The decision left federal plaintiffs without any means of proving the recalled Zantac pills caused their cancer, and all Zantac lawsuits pending in the federal court system will be dismissed as a result. However, the federal ruling will not have any impact on lawsuits filed in various state courts, where different standards for the admissibility of expert witness testimony apply.
Yesterday, the New York State Litigation Coordinating Panel ordered that 40 Zantac lawsuits be consolidated for pretrial proceedings in New York County. While a Coordinating Justice has not yet been named to oversee the litigation, all ongoing proceedings have been stayed until one is appointed.
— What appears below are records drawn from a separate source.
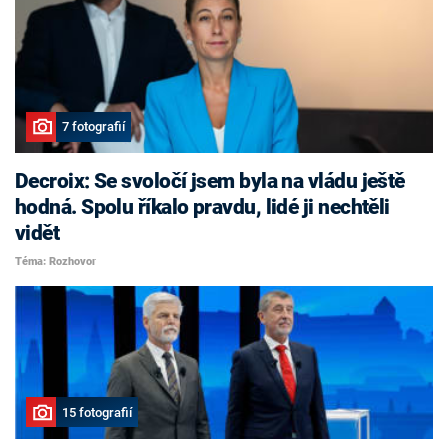
7 fotografií
Decroix: Se svoločí jsem byla na vládu ještě
hodná. Spolu říkalo pravdu, lidé ji nechtěli
vidět
Téma: Rozhovor
15 fotografií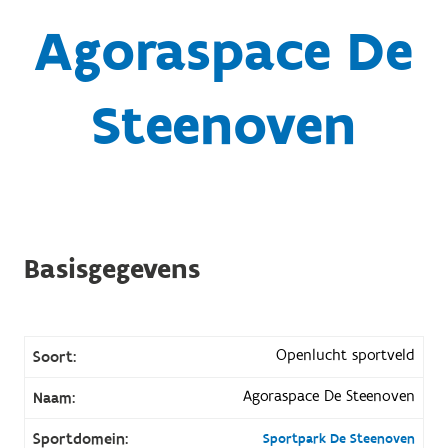
Agoraspace De
Steenoven
Basisgegevens
Openlucht sportveld
Soort:
Agoraspace De Steenoven
Naam:
Sportdomein:
Sportpark De Steenoven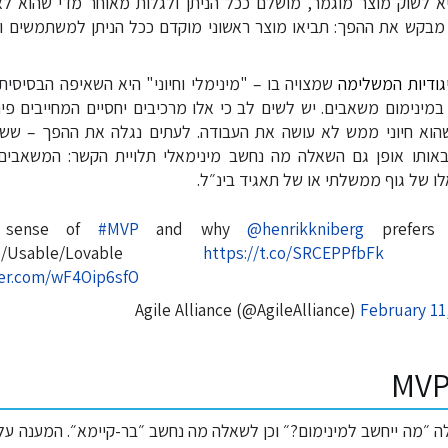
 לשוק מוצר מוגמר, מושלם ככל הניתן ולגלות מאוחר מדי שהוא לא
משתמשים, ה-MVP מבקש את ההפך: תביאו מוצר ראשוני מוקדם ככל הניתן למשתמש
גודיות המשלימה
שמצויה בו – "מינימלי וחיוני" היא השאיפה הבסיסית 
מינימום משאבים. יש לשים לב כי אלו מרכיבים יחסיים המחייבים פ
וא חיוני ממש לא עושה את העבודה. לעתים נגלה את ההפך – ששג
אותו אופן גם השאלה מה נחשב מינימאלי תלויית הקשר: המשאבים
ו של גוף ממשלתי או של תאגיד בינ״ל.
g sense of
#MVP
and why
@henrikkniberg
prefers E
ble/Usable/Lovable
https://t.co/SRCEPPfbFk
ter.com/wF4Oip6sfO
February 11
 ״מה ייחשב למינימום?״ וכן לשאלה מה נחשב ״בר-קיימא״. המענה על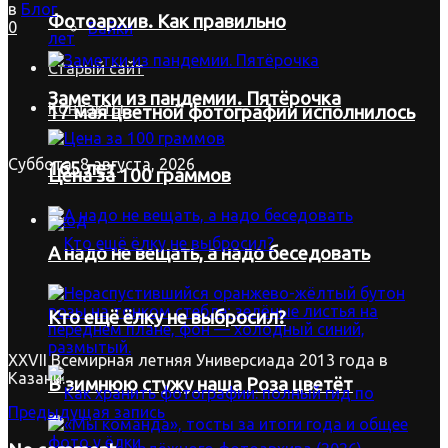
в
Блог
Фотоархив. Как правильно
0
Байки
Старый сайт
Заметки из пандемии. Пятёрочка
Контакты
17 мая цветной фотографии исполнилось
Суббота, 8 августа, 2026
165 лет
Цена за 100 граммов
Вход
А надо не вещать, а надо беседовать
Кто ещё ёлку не выбросил?
XXVII Всемирная летняя Универсиада 2013 года в
Казани.
В зимнюю стужу наша Роза цветёт
Предыдущая запись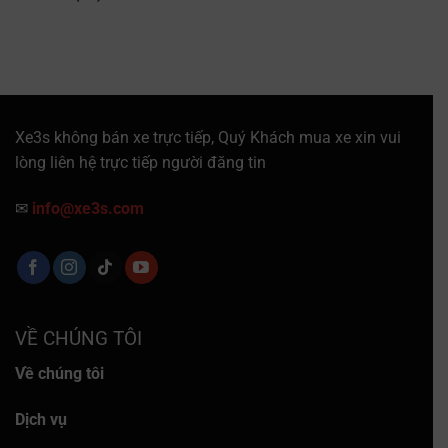
Xe3s không bán xe trực tiếp, Quý Khách mua xe xin vui
lòng liên hệ trực tiếp người đăng tin
✉
info@xe3s.com
VỀ CHÚNG TÔI
Về chúng tôi
Dịch vụ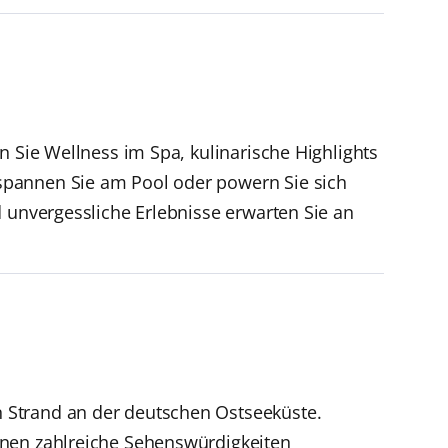
n Sie Wellness im Spa, kulinarische Highlights
spannen Sie am Pool oder powern Sie sich
d unvergessliche Erlebnisse erwarten Sie an
 Strand an der deutschen Ostseeküste.
nnen zahlreiche Sehenswürdigkeiten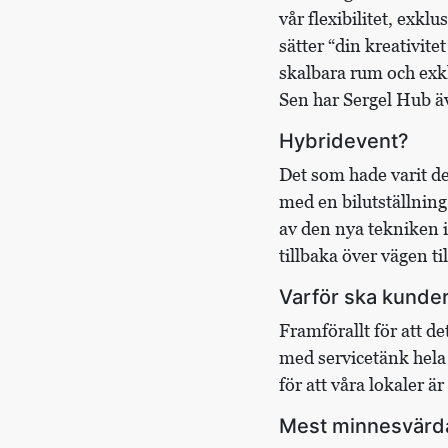
vår flexibilitet, exklu
sätter “din kreativite
skalbara rum och exklu
Sen har Sergel Hub äv
Hybridevent?
Det som hade varit d
med en bilutställning
av den nya tekniken i
tillbaka över vägen ti
Varför ska kunder
Framförallt för att de
med servicetänk hela 
för att våra lokaler ä
Mest minnesvärd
In complex product liability litigation, where large numbers of claims raise similar allegations against the manufacturers of similar products, it is common for the claims to be consolidated so that the parties reduce duplicative discovery that would otherwise be repeated throughout large numbers of claims, avoid conflicting pretrial rulings and to serve the convenience of common parties and witnesses involved in the litigation.
Much like a federal multidistrict litigation, except in this case at the state level, the cases filed in the New York mass litigation will remain independent claims, and following pretrial proceedings, if no resolution or settlement agreement has been reached, each case will be tried individually in its originating New York state court district.
February 2023 Zantac Lawsuit Update
There are an estimated 50,000 Zantac lawsuits still pending in state courts nationwide, with the first cases expected to before juries in various different venues throughout 2023.
A Zantac bladder cancer lawsuit filed by James Goetz was initially expected to begin in February 2023. However, days after the federal litigation was dismissed, Sanofi and Pfizer announced that a Zantac settlement was reached to resolve the case, rather than defending the safety of their drug before a jury. However, no details on the amount of the Zantac settlement have been released.
Additional California state court Zantac trials are expected to begin later this year, with cases previously scheduled to go before juries on May 1, 2023, August 7, 2023 and October 23, 2023.
These trials will be closely watched by parties involved in the litigation, and may provide a “bellwether” to help gauge how juries will respond to certain evidence and testimony that will be repeated throughout the remaining state court cases.